La parte più difficile del design, in particolare dell'elettronica di consumo, afferma Norman, è escludere le funzionalità. La semplicità, dice, è di per sé un elemento di differenziazione del prodotto e perseguirla può portare all'innovazione.

Rolston è d'accordo. La cosa più importante di Apple che è interessante per me, dice, è che sono altrettanto intelligenti su quello che fanno non farlo fare. I grandi prodotti possono essere resi più belli omettendo delle cose.

Brunner afferma che parte di ciò che rende possibile il design minimalista in Apple è il modo in cui Jobs ha strutturato il gruppo di progettazione e il modo in cui lo ha privilegiato. Il leader del design deve percorrere una linea sottile, dice. Deve essere integrato con l'azienda ma proteggere i membri del suo team dall'influenza di marketing, ingegneri, produttori. Hanno tutti punti di vista sul design. In riconoscimento di queste pressioni, Apple ha sempre mantenuto il suo team di progettazione piccolo, tra le 12 e le 20 persone, stima Brunner.

Sono una piccola squadra che adotta un approccio molto, molto pratico, aggiunge Rolston. Facciamo molti prodotti simili per altre aziende, ad esempio Sony. Ma il processo di approvazione e la collaborazione in generale, per qualsiasi cosa, dalla forma all'ingegneria, coinvolgono tonnellate di persone, impiegando fino al 50 percento del tempo, annacquandolo.

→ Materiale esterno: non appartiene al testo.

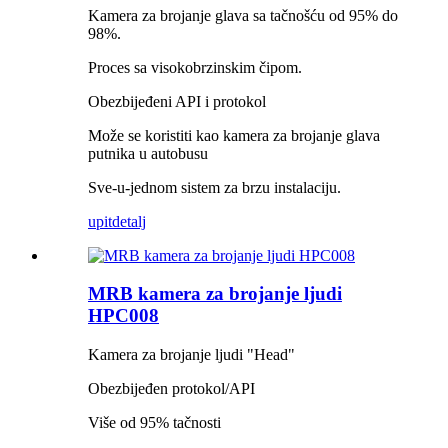
Kamera za brojanje glava sa tačnošću od 95% do
98%.
Proces sa visokobrzinskim čipom.
Obezbijeđeni API i protokol
Može se koristiti kao kamera za brojanje glava
putnika u autobusu
Sve-u-jednom sistem za brzu instalaciju.
upit
detalj
MRB kamera za brojanje ljudi
HPC008
Kamera za brojanje ljudi "Head"
Obezbijeđen protokol/API
Više od 95% tačnosti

Ciò che rende Apple Apple e non Sony, afferma Rolston, è la chiarezza della voce e della visione.

E il segreto di quella chiarezza potrebbe essere, come la lettera trafugata di Edgar Allen Poe, nascosto in bella vista. Le fonti diranno, in via ufficiosa, che gli esperti di design di Apple evitano le interviste per sostenere l'idea che il loro successo sia il risultato di avere una grande squadra sul posto. Ma alla fine potrebbe ridursi a chi ha assunto e ha dato potere a quella squadra: Steve Jobs non solo come un facilitatore ma un partecipante attivo.

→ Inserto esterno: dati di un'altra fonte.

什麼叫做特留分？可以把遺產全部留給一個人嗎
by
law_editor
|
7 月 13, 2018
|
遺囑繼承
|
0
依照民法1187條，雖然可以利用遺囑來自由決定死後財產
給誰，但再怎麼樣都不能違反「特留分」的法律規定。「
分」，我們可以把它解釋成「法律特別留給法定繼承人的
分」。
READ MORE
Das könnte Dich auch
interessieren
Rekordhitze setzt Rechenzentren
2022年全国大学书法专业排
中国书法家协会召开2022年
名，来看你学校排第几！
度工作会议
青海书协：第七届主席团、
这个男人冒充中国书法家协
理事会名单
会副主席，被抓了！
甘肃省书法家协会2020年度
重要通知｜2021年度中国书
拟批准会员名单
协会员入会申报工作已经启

Jobs è un dittatore, ma con buon gusto, dice Norman. È bravo e guidato verso l'esperienza perfetta. Non vuole un buon design; vuole un grande design. Allo stesso modo Brunner loda l'attenzione motivata e singolare di Jobs. E Rolston dice, in quella che è forse la migliore spiegazione dell'ascesa del design di Apple, è una felice coincidenza in Apple che il designer in capo sia il CEO. Ha un senso fantastico di ciò che la gente vuole. E dopotutto, questo è design.

Perché progettare?
I design di Apple sono diventati leggenda e oggetto di fascino e invidia. Ma vale la pena concentrarsi sul design? Perché spendere tempo e denaro per rendere bello un computer? Perché ci interessa come appare?

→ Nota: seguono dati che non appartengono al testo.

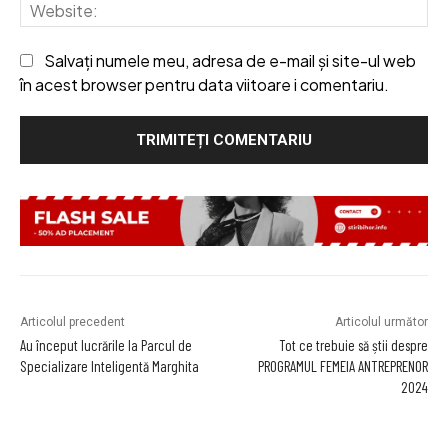
We
Salvați numele meu, adresa de e-mail și site-ul web
în acest browser pentru data viitoare i comentariu.
Articolul precedent
Articolul următor
Au început lucrările la Parcul de
Tot ce trebuie să știi despre
Specializare Inteligentă Marghita
PROGRAMUL FEMEIA ANTREPRENOR
2024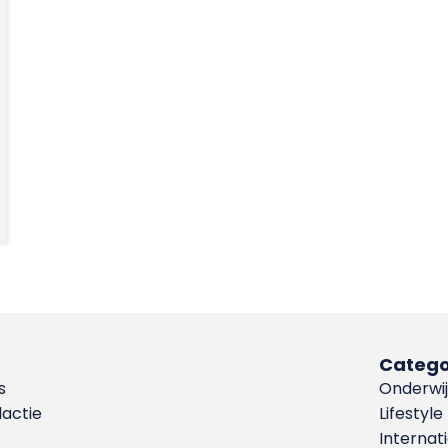
Catego
s
Onderwij
dactie
Lifestyle
Internat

Le cose attraenti funzionano meglio, dice Don Norman, che è stato vicepresidente della tecnologia avanzata in Apple dal 1993 al 1998. Quando lavi e incera un'auto, si guida meglio, vero? O almeno sembra che lo faccia.

Norman cita la ricerca nella scienza cognitiva che suggerisce che le emozioni delle persone influenzano il modo in cui le loro menti elaborano le informazioni. Nel suo libro del 2004 Emotional Design, scrive, le emozioni positive sono fondamentali per l'apprendimento, la curiosità e il pensiero creativo. … La psicologa Alice Isen ei suoi colleghi hanno dimostrato che essere felici amplia i processi di pensiero e facilita il pensiero creativo.

In molteplici studi, Isen, professore di psicologia e professore di marketing presso la S.C. Johnson alla Cornell University, ha fatto sentire felici i soggetti attraverso una serie di mezzi, inclusi regali di caramelle e parole o immagini con associazioni piacevoli. Ai soggetti è stato poi chiesto di svolgere compiti che misurano la creatività; nel corso di 20 anni, Isen e i suoi colleghi hanno scoperto regolarmente che i soggetti mostravano molta più creatività quando erano di buon umore.

E al contrario, dice Norman, quando sei di cattivo umore, quando sei teso, tendi ad essere meno creativo e meno paziente con gli strumenti che stai utilizzando. Qualcuno di umore positivo, dice Norman, di fronte a qualcosa che non funziona, potrebbe dire: 'Oh, ci riuscirò'. Ma qualcuno di umore negativo si sentirà frustrato e avrà un momento 'Dannazione'. È qui che entra in gioco il design. Gli studi collegano il design attraente a un atteggiamento positivo, dice.

Dan Turner è uno scrittore freelance con sede a San Francisco. Il suo lavoro è apparso in ID ., Salone , il New York Times , e altrove.